It never quite seems fair to review something I was unable to finish, but at the same time, the “unable to finish” aspect seems like a fairly important part of the experience. Truth be told, I was exceedingly excited to read Melissa Gilbert’s memoir, Prairie Tale, and from the very first page she instantly felt like an old friend. Her writing style is engaging and funny, and the tone is so candid that I felt as though she’d taken me by the hand and simply started to spill her guts. It was great.
It continued to be great as she recounted anecdotes from her childhood and tales from the set of Little House on the Prairie. I couldn’t believe how open she is about everything – literally nothing is held back. Names are named. Dirt is dished. Even our beloved Michael Landon gets knocked down a peg or two as the truth comes out. We learn all about Don Johnson’s advances, and much, much, more. Gilbert talks about not wanting to kiss Dean Butler when he was cast as Almonzo, and she also talks about a certain boy she very much wanted to kiss: Rob Lowe.

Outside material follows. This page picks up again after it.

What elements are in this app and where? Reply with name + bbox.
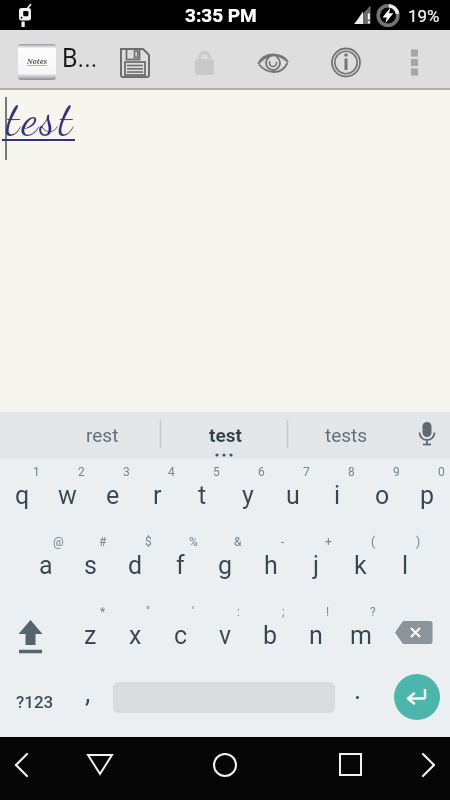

Somehow the entire Rob Lowe affair escaped me at the time. I was just a kid and never even caught wind that they had dated, much less engaged in a hot and heavy love affair resulting in an unexpected pregnancy and (consequently) their break-up. The pages literally flew until I hit the end of their relationship, and then…I hit a wall. It was as though I fell asleep while she was talking, and, knowing that she was only half done with her story, I opted for the nap and the distant drone of her voice instead of shaking myself awake and reading on. I never could muster up my original interest the book, although I knew there were plenty of juicy stories ahead. I skimmed through her marriage to Bo Brinkman, the death of Michael Landon, the births of her children, a bout with alcoholism, and her marriage to Bruce Boxleitner (not necessarily in that order), and though I still labor under the impression that I’d like to sit down and read it properly, I can’t bring myself to do it.

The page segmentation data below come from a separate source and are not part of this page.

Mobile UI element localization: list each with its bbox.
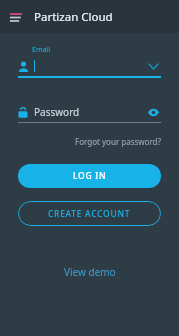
staticText: LOG IN xyxy=(73,170,107,182)
staticText: Partizan Cloud xyxy=(34,9,113,25)
button[interactable]: Password xyxy=(18,102,161,122)
button[interactable]: Show saved accounts xyxy=(18,56,161,76)
staticText: CREATE ACCOUNT xyxy=(48,208,131,220)
button[interactable]: View demo xyxy=(56,262,124,282)
button[interactable]: Open navigation menu xyxy=(3,4,29,30)
button[interactable]: Forgot your password? xyxy=(75,136,161,147)
staticText: Password xyxy=(34,105,80,119)
button[interactable]: LOG IN xyxy=(18,164,161,188)
button[interactable]: CREATE ACCOUNT xyxy=(18,201,161,226)
button[interactable]: Show password xyxy=(145,104,161,120)
staticText: Email xyxy=(32,45,50,55)
button[interactable]: Show saved accounts xyxy=(145,58,161,74)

What went wrong after such a auspicious beginnings? After reading the two other Little House cast memoirs (The Way I See It and Confessions of a Prairie Bitch), I’ve decided that Melissa Gilbert’s book is too personal, Melissa Anderson’s book is not personal enough, and Alison Arngrim got it just right. Somehow Gilbert fails to make her personal dramas universal, and after a point it’s difficult to immerse yourself in it all. I noticed that my interest in the book waned at the same point my frame of reference to her career dropped off in real life (somewhere in the late eighties) It was a valiant first attempt for Gilbert as an author, and undoubtedly a cathartic one, but it still falls short of its mark.